At the Joy Theater Tuesday night, the libidinous R&B singer asked us to join him.

miguel photo by patrick ainsworth
Miguel at the Joy Theater, by Patrick Ainsworth

Miguel blasted onstage at the Joy Theater Tuesday night with the energy of someone who loves his life right now. Dressed in ripped white jeans and an open white jacket with white feathers on the sleeves, his energy bordered on too much for the moment as he gave everybody the full Miguel. He smiled, posed, danced, and showed off his cut chest and abs with the adrenaline of someone feeling like this is his moment. His new album, Wildheart, is a success and a clear statement of who he is, and its first single, “Coffee,” is climbing the charts. 

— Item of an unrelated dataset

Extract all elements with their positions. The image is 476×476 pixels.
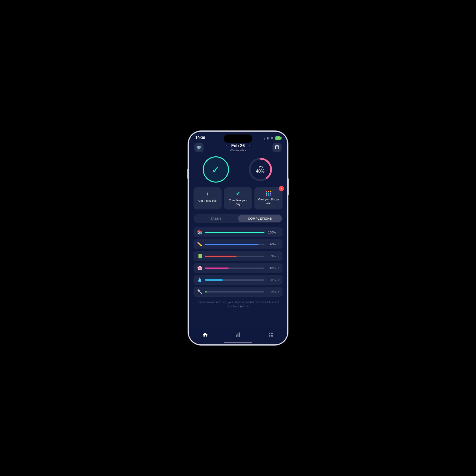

Wildheart isn’t a concept album, but it’s conceptually coherent as it advocates following your own inner compass (in bed, particularly—a tag that could be added to most thoughts about Miguel just as it can to fortune cookies). At one point, he asked the crowd to raise their hands and take the Wildheart pledge of allegiance. “I swear I will never conform,” the audience repeated, and throughout the night, Miguel explained the concept with the gravity and assurance of one who found his religion. “Wildheart knows itself,” he said. “Find your path because it’s your path alone.”

Knowing itself means embracing what “it” is, which is Miguel’s case is the child of a Mexican-American father and an African-American mother. He spoke about the challenge as a child in school of figuring out what box to check when forms asked for his ethnic identity, and might as well have started the sentence with “Wildheart” when he intoned, “I’ve learned to embrace my own diversity.” All of that came as an introduction to “What’s Normal Anyway?” the album’s centerpiece. The song explored all the ways that he fell through the cracks of identity, and when he performed it, the rear video screen ran photos of fans with mixed-race identities as if to say that all those who feel as alone as he did aren’t alone.

miguel photo by patrick ainsworth Miguel, by Patrick Ainsworth (click on photos to enlarge)


The Wildheart mechanism felt preachy though. and Miguel made a far better case for being Wildheart when he was at his most Miguel. When he compulsively flirted, preened, teased and rocked, you wanted whatever he had. When he sang, “I don’t want to be loved / I just want a quickie,” he made it sound like a good, healthy, centered approach. (in bed). 

On album and live, Wildheart is polyamorous, jumping into bed with any attractive sound and style. That eclecticism manifested in a sound that drew as much from pop and hard rock and funk, soul and hip-hop. Almost every song gained muscle live, largely from guitarist Dru Decaro, who was the third-most dynamic performer onstage next to Miguel and Miguel’s abs.

miguel photo by patrick ainsworth Miguel, by Patrick Ainsworth


Wildheart is also fascinated by where it’s from. He’s from Los Angeles, and in many of the songs on the album try to get to the grittier realities behind Hollywood dreams (in bed). The interplay between images and what’s behind them felt like one that was trying to manifest itself onstage on Tuesday, and others may say it did. For me, the revelations of Miguel’s anxieties and loneliness came off as more image construction, but that may simply be the challenge created by performed confession. How do you make it sound like it’s not just more of the performance?

Miguel’s eclectic sound and subject matter (in bed) invite comparison to Prince, and throughout the show, I wondered if seeing Miguel now was akin to seeing Prince circa Dirty Mind when no one was quite sure what to do with him. It seemed to say a lot that when Miguel left the stage at the end of the set, there was little applause but there was equally little traffic toward the exits. No one seemed sure if they loved it or not, but they knew they wanted more.